#### DATA ####

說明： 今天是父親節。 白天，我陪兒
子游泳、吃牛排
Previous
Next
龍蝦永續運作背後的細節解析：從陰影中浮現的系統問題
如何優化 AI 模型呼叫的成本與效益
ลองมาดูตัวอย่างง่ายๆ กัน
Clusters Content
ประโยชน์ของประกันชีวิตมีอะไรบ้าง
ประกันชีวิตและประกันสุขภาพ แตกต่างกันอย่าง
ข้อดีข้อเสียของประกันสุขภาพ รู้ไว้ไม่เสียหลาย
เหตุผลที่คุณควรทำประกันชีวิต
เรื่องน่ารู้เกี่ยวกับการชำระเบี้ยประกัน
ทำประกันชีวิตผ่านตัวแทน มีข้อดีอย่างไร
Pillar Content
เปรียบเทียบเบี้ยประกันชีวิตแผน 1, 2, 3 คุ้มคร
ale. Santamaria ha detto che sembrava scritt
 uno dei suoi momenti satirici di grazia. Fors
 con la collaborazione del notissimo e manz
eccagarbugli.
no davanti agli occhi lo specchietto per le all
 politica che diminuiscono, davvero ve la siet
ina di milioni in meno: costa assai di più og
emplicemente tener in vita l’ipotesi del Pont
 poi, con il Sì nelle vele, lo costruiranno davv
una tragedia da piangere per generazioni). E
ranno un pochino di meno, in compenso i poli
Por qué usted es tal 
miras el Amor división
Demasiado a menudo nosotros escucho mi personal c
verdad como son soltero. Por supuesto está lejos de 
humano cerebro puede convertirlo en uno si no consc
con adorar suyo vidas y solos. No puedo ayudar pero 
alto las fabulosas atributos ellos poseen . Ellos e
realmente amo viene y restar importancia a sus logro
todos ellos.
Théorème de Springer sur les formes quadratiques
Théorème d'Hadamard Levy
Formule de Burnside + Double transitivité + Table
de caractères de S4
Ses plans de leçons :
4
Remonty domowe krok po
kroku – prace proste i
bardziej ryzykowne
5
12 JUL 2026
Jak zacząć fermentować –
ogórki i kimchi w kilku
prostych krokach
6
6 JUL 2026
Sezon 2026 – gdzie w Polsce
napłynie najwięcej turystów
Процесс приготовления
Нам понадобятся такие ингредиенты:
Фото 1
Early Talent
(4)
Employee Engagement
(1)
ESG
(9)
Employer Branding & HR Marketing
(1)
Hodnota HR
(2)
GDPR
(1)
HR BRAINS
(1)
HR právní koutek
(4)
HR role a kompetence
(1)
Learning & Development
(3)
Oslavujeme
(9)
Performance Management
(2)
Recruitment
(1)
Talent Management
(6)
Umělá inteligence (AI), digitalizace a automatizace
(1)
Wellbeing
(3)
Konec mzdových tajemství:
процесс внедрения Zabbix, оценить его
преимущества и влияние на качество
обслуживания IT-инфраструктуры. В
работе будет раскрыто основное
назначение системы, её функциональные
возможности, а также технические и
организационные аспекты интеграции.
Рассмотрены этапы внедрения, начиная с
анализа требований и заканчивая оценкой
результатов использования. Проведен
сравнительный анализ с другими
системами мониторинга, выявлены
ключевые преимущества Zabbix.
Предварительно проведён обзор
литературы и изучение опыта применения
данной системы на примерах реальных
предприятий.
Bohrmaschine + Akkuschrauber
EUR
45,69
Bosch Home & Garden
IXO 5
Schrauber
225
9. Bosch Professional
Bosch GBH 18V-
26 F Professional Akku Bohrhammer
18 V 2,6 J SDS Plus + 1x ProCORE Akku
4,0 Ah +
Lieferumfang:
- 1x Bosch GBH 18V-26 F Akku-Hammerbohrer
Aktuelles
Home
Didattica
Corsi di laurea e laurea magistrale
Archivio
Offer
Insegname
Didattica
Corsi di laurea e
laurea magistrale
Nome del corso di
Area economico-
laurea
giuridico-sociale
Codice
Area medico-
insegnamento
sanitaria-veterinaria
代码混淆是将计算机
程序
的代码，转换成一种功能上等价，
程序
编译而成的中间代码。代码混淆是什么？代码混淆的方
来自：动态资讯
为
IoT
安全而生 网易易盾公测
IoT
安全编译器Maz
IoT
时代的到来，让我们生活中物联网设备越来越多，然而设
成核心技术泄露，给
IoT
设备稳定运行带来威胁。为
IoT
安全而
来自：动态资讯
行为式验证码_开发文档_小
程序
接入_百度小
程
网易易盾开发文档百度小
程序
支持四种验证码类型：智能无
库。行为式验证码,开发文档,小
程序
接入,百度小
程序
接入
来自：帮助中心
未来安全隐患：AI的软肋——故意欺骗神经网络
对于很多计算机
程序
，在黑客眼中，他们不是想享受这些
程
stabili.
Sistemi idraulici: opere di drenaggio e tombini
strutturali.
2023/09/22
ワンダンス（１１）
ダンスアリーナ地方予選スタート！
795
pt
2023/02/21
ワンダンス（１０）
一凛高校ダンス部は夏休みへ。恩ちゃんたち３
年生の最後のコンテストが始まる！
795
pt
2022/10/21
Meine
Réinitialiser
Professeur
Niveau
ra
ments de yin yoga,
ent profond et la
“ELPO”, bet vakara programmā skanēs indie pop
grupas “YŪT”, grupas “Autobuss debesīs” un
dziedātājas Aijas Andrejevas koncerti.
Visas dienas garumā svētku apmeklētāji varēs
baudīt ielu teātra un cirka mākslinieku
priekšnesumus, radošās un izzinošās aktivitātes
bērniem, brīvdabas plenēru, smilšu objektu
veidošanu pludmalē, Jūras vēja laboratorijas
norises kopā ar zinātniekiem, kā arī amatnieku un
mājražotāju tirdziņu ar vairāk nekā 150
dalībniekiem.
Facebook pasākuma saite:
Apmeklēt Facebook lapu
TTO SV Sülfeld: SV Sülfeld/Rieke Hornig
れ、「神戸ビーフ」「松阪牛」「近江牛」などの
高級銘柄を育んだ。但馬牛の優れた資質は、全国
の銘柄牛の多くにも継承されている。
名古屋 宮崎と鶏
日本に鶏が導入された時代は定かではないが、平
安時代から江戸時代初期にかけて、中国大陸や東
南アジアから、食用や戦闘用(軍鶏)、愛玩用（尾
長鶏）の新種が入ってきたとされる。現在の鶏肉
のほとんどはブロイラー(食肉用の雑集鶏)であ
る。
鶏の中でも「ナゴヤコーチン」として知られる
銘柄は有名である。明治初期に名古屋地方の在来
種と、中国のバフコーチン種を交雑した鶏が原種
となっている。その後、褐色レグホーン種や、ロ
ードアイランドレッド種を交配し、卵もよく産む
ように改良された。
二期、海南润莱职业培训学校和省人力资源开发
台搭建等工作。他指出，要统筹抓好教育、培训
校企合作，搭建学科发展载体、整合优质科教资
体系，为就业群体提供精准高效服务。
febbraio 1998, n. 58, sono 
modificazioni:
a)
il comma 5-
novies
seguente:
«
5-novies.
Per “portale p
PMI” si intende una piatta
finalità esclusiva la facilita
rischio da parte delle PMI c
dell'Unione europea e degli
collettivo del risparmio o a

####

**YOUR GOAL**
Every line with "laurea" in it should be copied from the entries.

**WRITTEN RESPONSE**
Corsi di laurea e laurea magistrale
Corsi di laurea e
laurea magistrale
laurea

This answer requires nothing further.